Another issue concerns the selection of predictors that prioritized the practical obtaining of information, in opposition to purely theoretical or mathematical aspects. To elaborate a plausible model for the PHC reality or other situations where the dynamometer is not an available equipment, therefore, other predictors could improve the quality of the model, but not provide the equation with the same viability. Finally, although the results presented are satisfactory, the trend observed in the Bland-Altman concordance diagram might be considered a limitation, even if the assumptions have been met. For this reason, as the next logical step and in line with development studies for prediction models (Moons et al., 2015), it is advisable to update the model with adjustments, and include new viable variables as those used in this study and validation, since prediction equations may be subject to biases.
5. Conclusions
In this study, the variables age, sex, and KH were the ones that had the best feature to explain the HGS variation in the sample, confirming the simplicity of the final equation.
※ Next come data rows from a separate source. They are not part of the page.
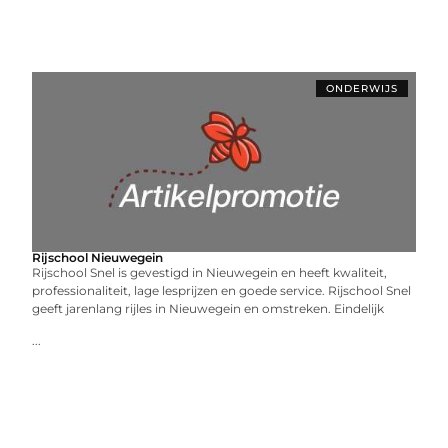
ONDERWIJS
Rijschool Nieuwegein
Rijschool Snel is gevestigd in Nieuwegein en heeft kwaliteit,
professionaliteit, lage lesprijzen en goede service. Rijschool Snel
geeft jarenlang rijles in Nieuwegein en omstreken. Eindelijk
...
The model obtained had its reliability internally evaluated, presenting a good agreement between the values measured directly with the dynamometer and the values predicted by the equation. The use of parameter predictive equations, such as HGS, is a potential option to identify problems and enable early interventions in these individuals, in addition to allowing simple attributes to generate an estimate of the expected HGS in situations where this measure is necessary to improve clinical care efficiency.